RALEIGH, N.C. (WGHP) — With Hurricane Season just a month away, the Governor’s Office is warning North Carolina to prepare.

Meteorologists at Colorado State University are predicting a busier-than-average storm season in 2022 with more named hurricanes than usual. The university’s forecast, released in April, calls for 19 named storms this year. Of the 19 named storms predicted this year, the CSU outlook expects nine to strengthen into hurricanes. Of those nine hurricanes, four are expected to be “major hurricanes.”

While it’s too early to predict North Carolina’s hurricane outlook for the year, Gov. Roy Cooper is warning North Carolinians to take action before Hurricane Season begins.

“North Carolina is prone to the impacts of hurricanes, tropical storms and other severe weather,” Cooper said. “It’s important to be prepared by having a family emergency plan and emergency kit, which will help you to survive the impacts of a storm and recover faster.”

Hurricanes are more likely to kick up from June 1 through Nov. 30, and the past shows us that the coastal Tar Heel State sees its fair share.

Tropical Storm Fred struck Western North Carolina in 2021, and both Hurricane Isaias and Eta left behind damage the year before. Hurricane Dorian hit in 2019, and Hurricane Florence, along with Tropical Storms Michael and Alberto, struck in 2018. Hurricane Matthew was in 2016.

Forecasters say it’s the current La Niña conditions that could be paving the way for a more active Hurricane Season. La Niña conditions are lasting longer than expected and are likely to transition to an “ENSO-neutral” pattern (meaning neither La Niña nor El Niño conditions) sometime in the fall, but it seems unlikely that we’ll switch to an El Niño pattern in time for hurricane season.

“El Niño typically reduces Atlantic hurricane activity through increases in vertical wind shear,” explained CSU researchers Philip Klotzbach and Michael Bell in their report, but that seems unlikely in 2022.

The Governor’s Office encourages North Carolinians to set up an emergency plan, including details on how and where you would evacuate, a meeting place and important phone numbers. Creating your plan need only take a few minutes but could ultimately save the lives of you, your family and your friends. A public shelter should be the last resort.

Once you’ve got your emergency plan figured out, make sure to write it down and place it in a secure spot along with a copy of your driver’s license, insurance policies, medical records and bank account information.

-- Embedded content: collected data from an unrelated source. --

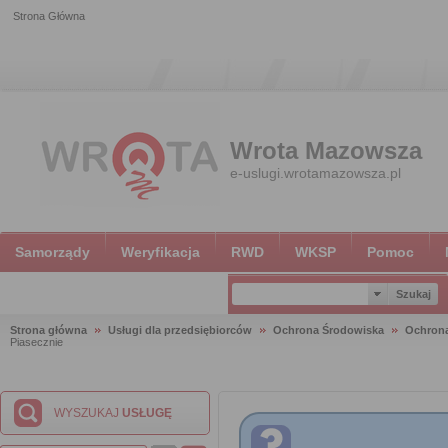
Strona Główna
Wrota Mazowsza
e-uslugi.wrotamazowsza.pl
Samorządy
Weryfikacja
RWD
WKSP
Pomoc
Strona główna
Usługi dla przedsiębiorców
Ochrona Środowiska
Ochron
Piasecznie
WYSZUKAJ
USŁUGĘ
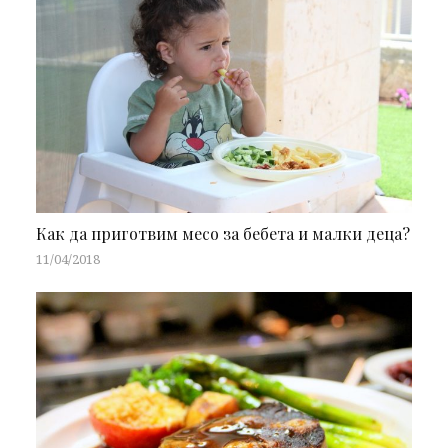
Как да приготвим месо за бебета и малки деца?
11/04/2018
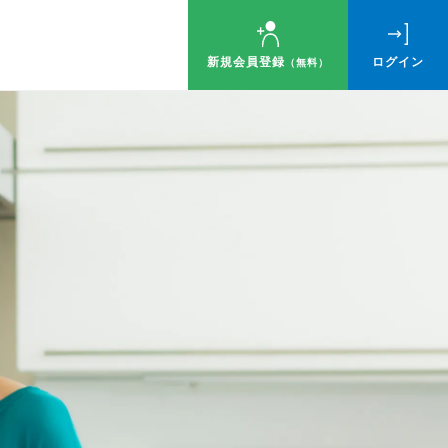
新規会員登録
ログイン
（無料）
ゼント！
す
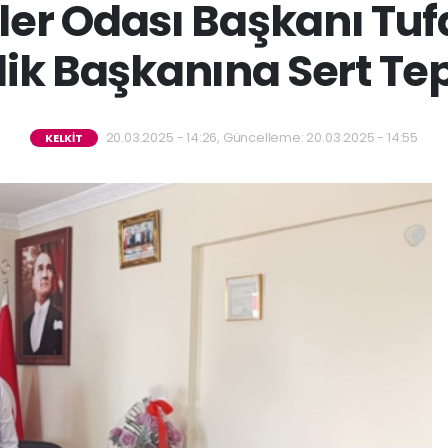
rler Odası Başkanı Tu
lik Başkanına Sert Te
20.03.2025 - 14:26, Güncelleme: 20.03.2025 - 14:55
KELKİT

You should also prepare an emergency kit. These kits make sure that anyone left without outside help will be able to take care of themselves for at least a few days. The kit should include enough non-perishable food and water to last each family member three to seven days. Other essential items include:

  • First-aid kit
  • Weather radio and batteries
  • Prescription medicines
  • Sleeping bag or blankets
  • Changes of clothes
  • Hygiene items such as toothbrushes, toothpaste, soap and deodorant
  • Cash
  • Pet supplies including food, water, bedding, leashes, muzzle and vaccination records
  • Face masks and hand-sanitizer

You can also take preventative steps to avoid problems by trimming trees, covering windows and securing loose outdoor items before storms hit.